ABC Pushes Polyamory
ABC’s Nightline hyped a polyamorous, “trailblazing triad” on Thursday evening, highlighting the threesome’s “unusual modern family.”
The segment began with a shot of the throuple in bed together with their two children, who share a father but were each born to one of his “wives.”
“This triad wants to make it clear that they are not polygamists,” ABC’s Abbie Boudreau eagerly explained, and that they are all sexual partners with each other. This arrangement began when Melinda Phoenix decided she wanted to add a man to her “marriage” to Dani, a woman.
Two lesbians decided they desired a masculine man. He impregnated both of the women and their children were born five weeks apart.
Boudreau explained, “A strong family unit has been their goal since exchanging vows in an intimate three-way wedding ceremony last year.”

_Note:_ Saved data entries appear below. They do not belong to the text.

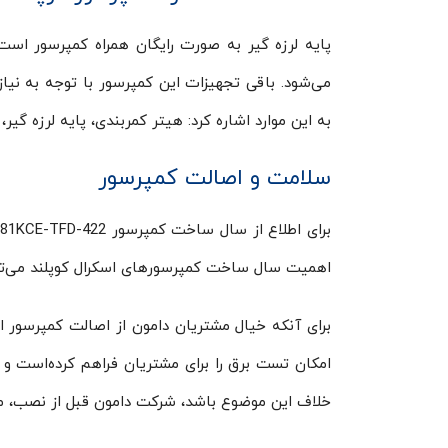
می‌شود. باقی تجهیزات این کمپرسور با توجه به نیا
به این موارد اشاره کرد: هیتر کمربندی، پایه لرزه
سلامت و اصالت کمپرسور
اهمیت سال ساخت کمپرسورهای اسکرال کوپلند می‌توا
برای آنکه خیال مشتریان دامون از اصالت کمپرسور ا
امکان تست برق را برای مشتریان فراهم کرده‌است و
خلاف این موضوع باشد، شرکت دامون قبل از نصب، مرجو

ABC didn’t bother to give too much consideration to the impact being raised by adults in a polyamorous arrangement will have on children. The clip focused heavily on Dani’s, Melinda’s, and “husband” Jonathan Stein’s feelings and very little on what life is like or will be like for the children involved. But the trio asserted that their arrangement makes parenting easier because one woman can breastfeed while the other cooks.
The segment briefly acknowledged that this arrangement is “controversial” and showed Melinda Phoenix explaining to her other two partners how she feels like she misses out if they do activities without her.
“For them, it’s about sharing parenting responsibilities equally … balancing work life and family time,” gushed Boudreau.
ABC gave members of the trio a platform to discuss their shared sex life, explain, “We’re just trying to be the pioneers like in the civil rights movement,” and wonder “Who wrote the formula of one man, one woman, and their two and a half kids?”
This isn’t the first time ABC has pushed polyamory. In 2013, they preached the “gospel of polyamory” and speculated about “the end of marriage as we know it” due to couples opting to become “triples or fourples.”